Paris and the fashion editors

A model wears Chloe at Paris Fashion Week
A model wears Chloe at Paris Fashion Week

As fashion month concludes in Paris, this season has brought about an incredible amount discourse and dispute among those in the fashion community. I feel people are coming to grips with the benefits of being real or at least there seemed to be a brief five-minute break from the charade.

20141115the last wordMy favourite part of the discourse was the one which involved the magazine editors at Vogue taking a swipe at fashion bloggers and Instagram famous people who get paid by big brands to advertise their clothing. I don’t know what instigated the editors’ verbal attack, but it was ironic coming from people who work for an establishment that does exactly the same thing and people who practice in the blogosphere. However, I sensed the green-eyed monster at work – people always seem to get annoyed when ‘civilians’ establish themselves in the fashion community. The dispute highlights the hierarchy that exists and how uncomfortable people get when the scene becomes more accessible.

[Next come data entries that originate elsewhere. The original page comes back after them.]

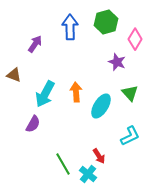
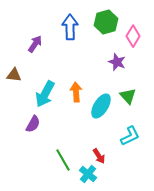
pink diamond: moved 2 px left, 3 px up
brown triangle: rotated 14 degrees counterclockwise
green triangle: moved 2 px left, 3 px down
green line: moved 4 px up
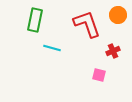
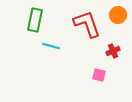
cyan line: moved 1 px left, 2 px up
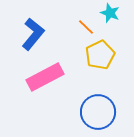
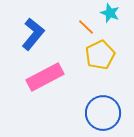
blue circle: moved 5 px right, 1 px down
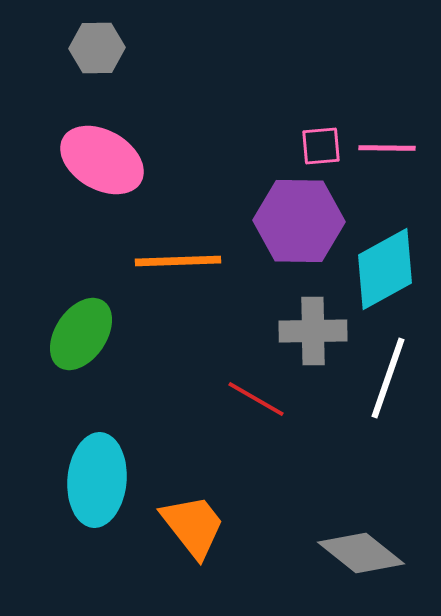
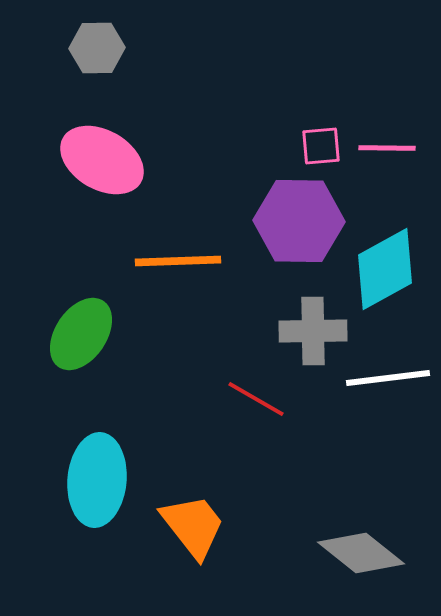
white line: rotated 64 degrees clockwise
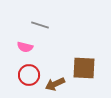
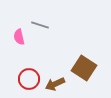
pink semicircle: moved 6 px left, 10 px up; rotated 63 degrees clockwise
brown square: rotated 30 degrees clockwise
red circle: moved 4 px down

I wondered to myself what my stance on the issue would have been had I just been solely focused on my blog, The Online-Runway, and was not writing for this news outlet. Some of the arguments were inclusive of the fact that bloggers are heralding the death of street style because of the sheer volume of paid and strategic photographs from fashion week that are solely the initiative of brands and not the individual’s style. Maybe I would have been biased and argued the point that if celebrities are getting paid to wear clothes, then why can’t I.

The difference is, in all honesty, bloggers represent the independent voice and when that voice gets controlled by big brands, we can’t call them fashion bloggers anymore. So yes, they are heralding the death of street style. Most don’t even update their blogs anymore. They focus solely on pictures as opposed to opinion and pictures. I know, shallow.

I can understand both sides of the argument, so maybe we shouldn’t call them fashion bloggers anymore. I feel we have reached our style peak because of them. Though the talent from designers is undeniably there, I also feel that in the digital age, those who have been bestowed with the fashion integrity of telling us what’s going down, have been somewhat creatively lazy in their actions. Perhaps this is the reason why we feel we have reached a style peak, or, as I would like to call it, a fashion dead end.

I also don’t necessarily think magazines and their editors, who primarily depend on advertising gigs to sustain themselves, are any different. But I feel it is more detrimental to style bloggers, whose followers trust them to be independent. Readers knew that they would go to magazines if they wanted to be advertised to and to blogs if they wanted the truth; that is changing.

I guess we are all more or less tired of the industry stuffing products down our throats by any means necessary. But my question is, is this the end of the fashion blogging evolution? Paid gigs take away from the authenticity and makes it difficult to strike a balance.

Seeing the tit for tat arguments on Twitter and popular fashion sites was interesting and entertaining. I think it was the most I have ever hit refresh on my browser in recent times. Quite frankly, if nothing else, it highlighted more than ever the greed, envy and shallowness that we allow within ourselves in the name of fashion.

Fashion, like it or not, is a social symbol and ultimately, though the editors can hide behind their glossy magazine and the bloggers behind their staggering social media followers, their candid display was like a  playground argument about who gets more attention than whom. It is not like this never existed before, but now everything is more vivid and real and easier to monitor. No wonder members of the creative arts despise us, we come off as a petty bunch.

From Paris my favourite collections were Chloe, Jacquemus and Rihanna’s Fenty by Puma.